Formal content analysis has also proved attractive to feminists in analysing media representations of gender.
For example, Lesly Best (1993) analysed gender roles in children’s reading schemes, while Gaye
Tuchman (1978) analysed television’s portrayal of women. Both found that females were portrayed in a
limited range of stereotyped roles.
However, interpretivists criticise formal content analysis for its lack of validity. They argue that simply counting
up how many times something appears in a document tells us nothing about its meaning.
The method is also not as objective as positivists claim. For example, the processes of drawing up the
categories and deciding in which one to place each case are subjective processes involving value judgements by
the sociologist.
THEMATIC ANALYSIS
This is a qualitative analysis of the content of media texts and has been used by interpretivists and feminists. It
usually involves selecting a small number of cases for an in-depth analysis. The aim is to reveal the underlying
meanings that have been ‘encoded’ in the documents, as a way of uncovering the author’s ideological bias.

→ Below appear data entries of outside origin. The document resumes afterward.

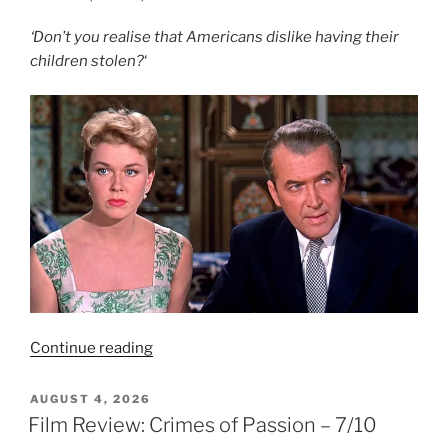
‘Don’t you realise that Americans dislike having their
children stolen?
‘
“Film
Continue reading
Review:
The
POSTED
AUGUST 4, 2026
ON
Man
Film Review: Crimes of Passion – 7/10
Who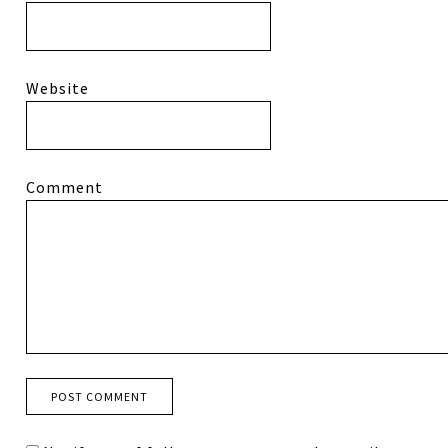
Website
Comment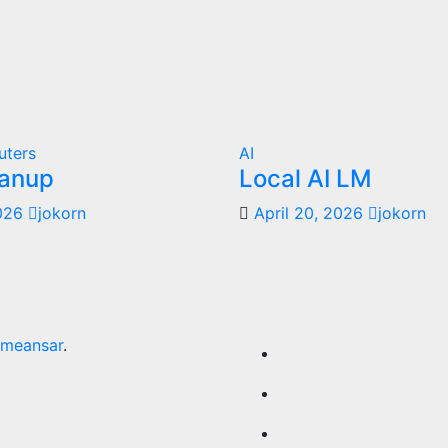
uters
AI
anup
Local AI LM
2026
jokorn
April 20, 2026
jokorn
meansar
.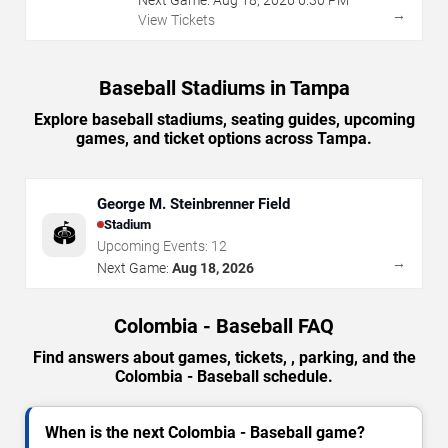
→
View Tickets
Baseball Stadiums in Tampa
Explore baseball stadiums, seating guides, upcoming
games, and ticket options across Tampa.
George M. Steinbrenner Field
Stadium
🏟️
Upcoming Events:
12
→
Next Game:
Aug 18, 2026
Colombia - Baseball FAQ
Find answers about games, tickets, , parking, and the
Colombia - Baseball schedule.
When is the next Colombia - Baseball game?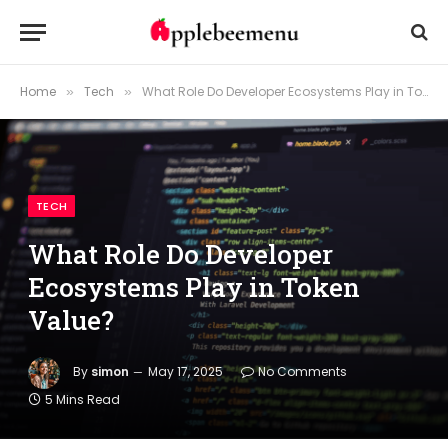
Home
Tech
What Role Do Developer Ecosystems Play in Token Value?
»
»
TECH
What Role Do Developer
Ecosystems Play in Token
Value?
By
simon
May 17, 2025
No Comments
5 Mins Read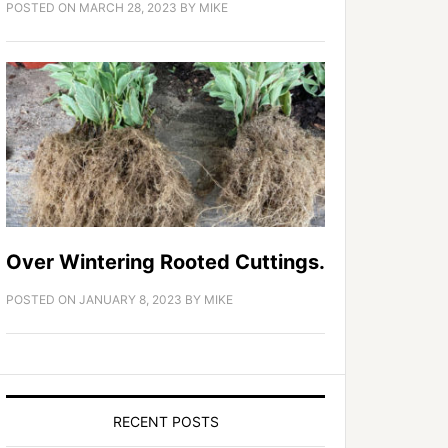
POSTED ON
MARCH 28, 2023
BY
MIKE
Over Wintering Rooted Cuttings.
POSTED ON
JANUARY 8, 2023
BY
MIKE
RECENT POSTS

E.g. working from a feminist perspective, Keith Soothill and Sylvia Walby (1991) made a thematic analysis of
the ways newspapers reported rape cases.
However, thematic analysis can be criticised on several grounds.
It does not attempt to obtain a representative sample, so its findings cannot be safely generalised to a
wider range of documents.
There is often a tendency to select evidence that supports the sociologist’s hypothesis rather than
seeking to falsify it, which Karl Popper argues is unscientific.
4. There is no proof that the meaning the sociologist gives to the document is the true one. E.g, post
modernists would argue that there is no fixed or ‘correct’ meaning to a text and that the sociologist’s
reading of it is just one among many.
Content analysis, whether formal or thematic, has practical advantages: it is cheap, and it is easy to find sources
of material in the form of newspapers, television broadcasts etc. however, in both formal and thematic analysis,
coding or analysing the data can be very time-consuming.
Summary
Secondary sources are those created by someone other than the sociologist who is
using them. They include official statistics and documents.
They save the sociologist time and money.
They provide useful data that they sociologist may not be able to gather
themselves, such as desired samples who have passed away etc.
Positivists regard this as representative and reliable.
Statistics, especially ‘soft’ ones may lack validity.
Interpretivists see official statistics as social constructs.
Marxists and feminists regard them as ideological.
Sociologists use both personal and public documents, such as diaries, letters,
media output and government reports. Documents may give insight into the
meanings of those who created them.
They may not be authentic or representative.
Sociologists may apply formal or thematic content analysis to documents.